De cada uno de los que saludaban a la bandera en el balcón del segundo piso, a donde se llega por la sala de ex gobernadores que quién sabe si todavía exista, guardamos en la memoria al único que se auto designó general de cuatro estrellas, y con toda la fuerza del saludo castrense, le arrebataba la bandera al militar de casco verde olivo.
Pocos tan folclóricos, con una personalidad única para dejar en claro que tenía madera para haber sido presidente de la República, y así trasladar al Palacio Nacional las maratónicas reuniones de evaluación que empezaban un miércoles por la tarde, para concluir al otro día, a los dos días, sin que nadie osara dejar la sala de juntas si Guillermo Rossell de la Lama no daba muestra alguna de cansancio.
Respetuoso, admirador de Benito Juárez García antes que AMLO, Adolfo Lugo Verduzco fue siempre el mandatario apegado a las normas, a la tradición, al rito que no debía cambiar ni una coma, porque en la historia siempre encontraba la razón absoluta de su ejercicio político.
Después fue Jesús Murillo, y en ese momento cambió de manera radical la historia, no solo del grito sino del ejercicio del poder en Hidalgo, con todo y que su origen era la que desde entonces se denominaba la “familia real”, y que sin duda con él llegó al nivel máximo de inteligencia en el Poder Ejecutivo.
Los días 15 se transformaron en una visita que en ese entonces parecía imposible, a la Plaza Juárez, solo, sin guaruras de por medio, o al menos nadie los vio, y directo a comer chalupas y pambazos en los portales pegados a la Luz Roja, que hoy mero arriba da cabida a la cantina más popular de la capital, todavía comandada por El Charly y su Acozac.
Al poco tiempo se dio por terminada la fiesta de los que ahora sabemos eran los fifís, mero en la Sala del Pueblo, mero arriba para mirar como “los de abajo” celebraban la Independencia.
Murillo decidió cancelar para siempre esa historia de los del poder, que miraban desde los cristales del Palacio a los que, abajo, se arrojaban espuma contenida en espray, y todo lo que tenían a la mano. Nunca regresó esa fiesta absurda que en muchos sentidos hablaba de una división abierta, descarada de los que llegaban con sus mejores galas, esposas y consortes con abrigos caros y joyas que solo en sueños los de la plaza mirarían algún día.
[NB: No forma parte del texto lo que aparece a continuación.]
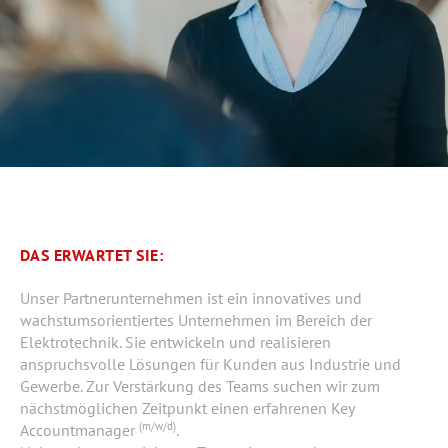
DAS ERWARTET SIE:
Unser Partnerunternehmen ist ein innovatives und
wachstumsorientiertes Unternehmen im Bereich der
Elektrotechnik. Sie entwickeln und realisieren
anspruchsvolle Lösungen für Kunden aus Industrie und
Gewerbe. Zur Verstärkung des Teams suchen wir zum
nächstmöglichen Zeitpunkt einen erfahrenen Key
(m/w/d)
Accountmanager
.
Hoy es una nueva historia, aunque en el fondo es la misma, porque el poder es el poder. Pero es nueva. De los 93 años de un solo partido en el poder, queda solo el recuerdo, y los momentos en que mirábamos con ese sentimiento raro que provoca la cercanía con quienes tienen en sus manos los destinos del Estado, que a veces simplemente es la idea constante de que la historia se escribía ante nuestros ojos.
Hoy empieza en forma, pero también en fondo, la era de Julio Menchaca Salazar, y con él, la de los nuevos tiempos de la política hidalguense.
Mil gracias, hasta el próximo lunes.